We’re used to Maserati interiors that look gorgeous, but it’s breaking new ground for the marque to find one that, after over a century of trying, actually works reasonably well, too.
Don’t be too diverted by the fine-grain leather seen here unless you’re happy to part with almost £2500 extra for it. Even without it, basic cabin design is sound. The driving position is normal, affected only a little by slightly offset pedals, and while we’d like a little more reach adjustment on the steering wheel, that’s a small gripe rather than a major complaint. The wheel itself is perfectly proportioned, with a thick but firm rim – which is how it should be.
Analogue dials live alongside a digital display with only a certain degree of success, and whether you regard the large 8.4in central touchscreen as a result or a disappointment depends on the direction from which you’re approaching. It’s much poorer than the MMI, iDrive or Comand systems used by Audi, BMW or Mercedes – but compared to anything hitherto used in any other Italian car, it’s close to miraculous.
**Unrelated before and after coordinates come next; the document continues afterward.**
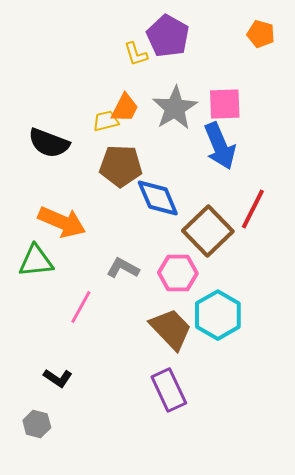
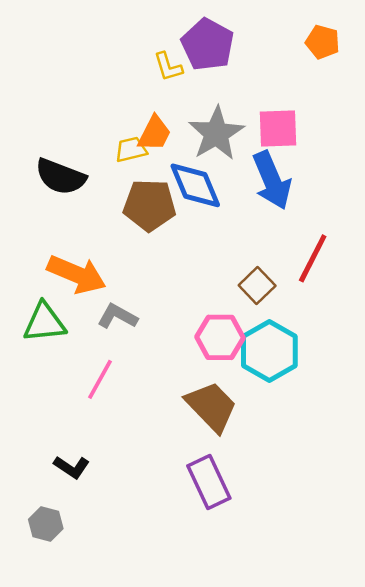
blue diamond: (158, 198) -> (195, 185), moved
brown square: (208, 231) -> (257, 285), size x0.6
gray L-shape: (123, 268) -> (117, 316), moved
cyan hexagon: (218, 315) -> (269, 351), moved

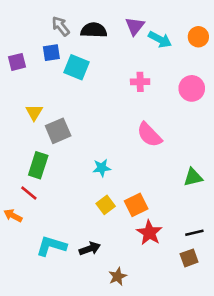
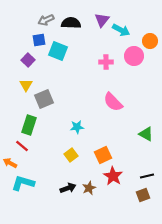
gray arrow: (61, 26) -> (46, 20), turned -77
orange circle: (198, 37) -> (150, 41), moved
purple square: (17, 62) -> (28, 60), moved, turned -32
pink circle: (192, 88) -> (134, 56), moved
green triangle: (193, 177) -> (146, 134), turned 42
yellow square: (106, 205) -> (71, 155), moved
cyan L-shape: (51, 246) -> (23, 183), moved
brown star: (118, 276) -> (89, 188), moved

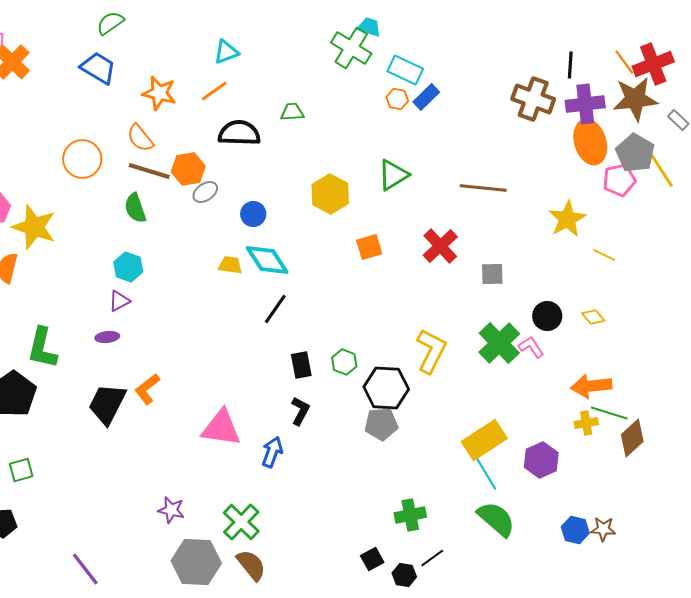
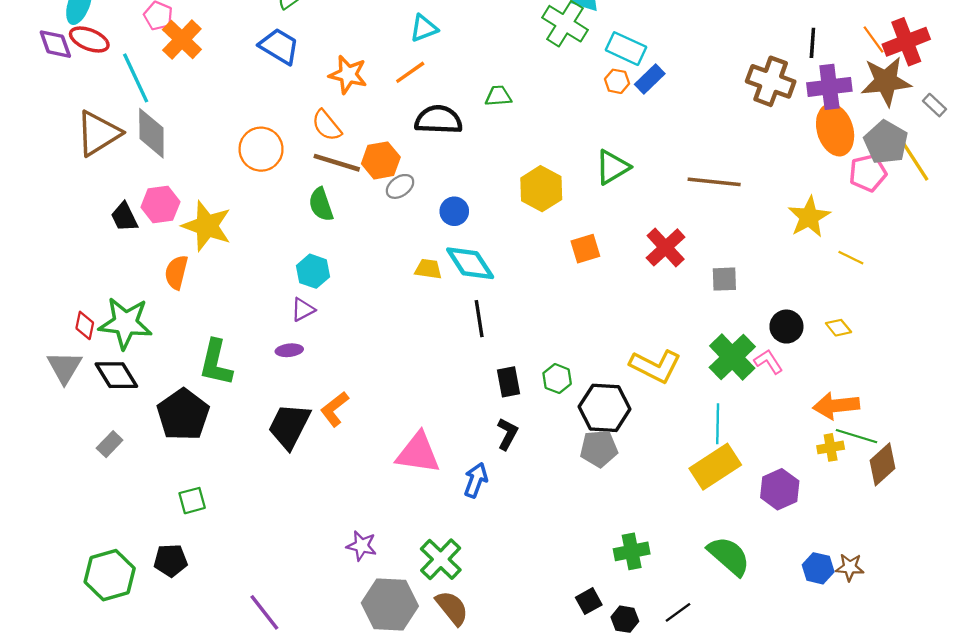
black line: (275, 309) -> (479, 319), turned -44
yellow L-shape: (431, 351) -> (655, 366), turned 90
cyan line: (486, 474) -> (718, 424), moved, turned 32
black line: (432, 558) -> (678, 612), moved

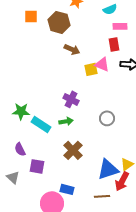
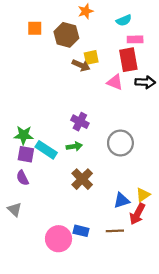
red rectangle: (114, 44) -> (128, 60), size x1.5
yellow square: (91, 69) -> (91, 57), moved
gray circle: (107, 118) -> (120, 143), size x1.5
purple square: (37, 166) -> (26, 154), moved
blue triangle: (108, 169) -> (122, 200), size x0.7
blue rectangle: (67, 189) -> (81, 231), moved

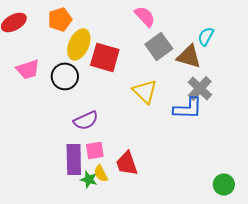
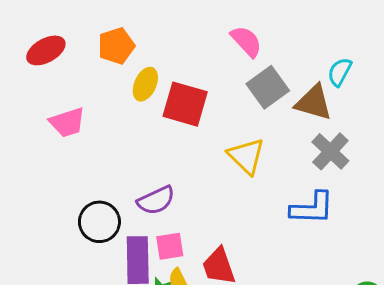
yellow ellipse: (79, 44) -> (145, 84), size x0.7
black circle: (65, 76) -> (99, 222), moved
blue L-shape: (188, 108) -> (312, 208), moved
Forget Maserati’s claim to class-leading front legroom, because it has no value unless you’re 6ft 8in tall. Concentrate instead on the fairly generous head and legroom for four adults – something not a given from Maserati.
Just don’t mistake this for a five-seater; there are three seatbelts in the back, but the middle perch is better at providing amusement value for other occupants than somewhere sensible for anyone to sit for anything other than short hops.